In 2004 he was named one of BusinessWeek’s Top 25 Best Managers of the Year.

In 2010 Murphy was appointed CEO of Christie's. He was hired to bring the auction house online and expand its sales in the Far East and other new markets. He spent $50 million on expanding the company's internet presence and infrastructure, including the hiring of experts. His departure from Christie's in 2014 drew some speculation as to the success of his tenure, despite happening not long after Christie's achieved the biggest single art auction sale value in history - selling $853 million worth of contemporary and post-war art.

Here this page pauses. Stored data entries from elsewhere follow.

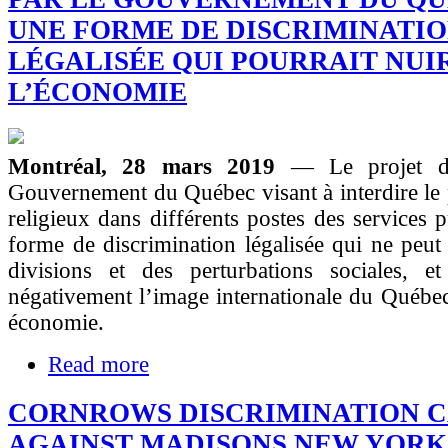
UNE FORME DE DISCRIMINATI
LÉGALISÉE QUI POURRAIT NUI
L’ÉCONOMIE
Montréal, 28 mars 2019
— Le projet d
Gouvernement du Québec visant à interdire le 
religieux dans différents postes des services p
forme de discrimination légalisée qui ne peut
divisions et des perturbations sociales, et 
négativement l’image internationale du Québe
économie.
Read more
CORNROWS DISCRIMINATION C
AGAINST MADISONS NEW YORK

Murphy was on the board of directors of Ralph Lauren from 2005 to 2010, stepping down to act as a strategic consultant to the management.

In 2015 Murphy founded the international art advisory, Murphy & Partners.

Murphy was appointed to the board of trustees for the Victoria and Albert Museum for a period of four years from 1 January 2017.

== Personal life ==
Murphy is married to the parenting counselor and author, Ann Pleshette Murphy.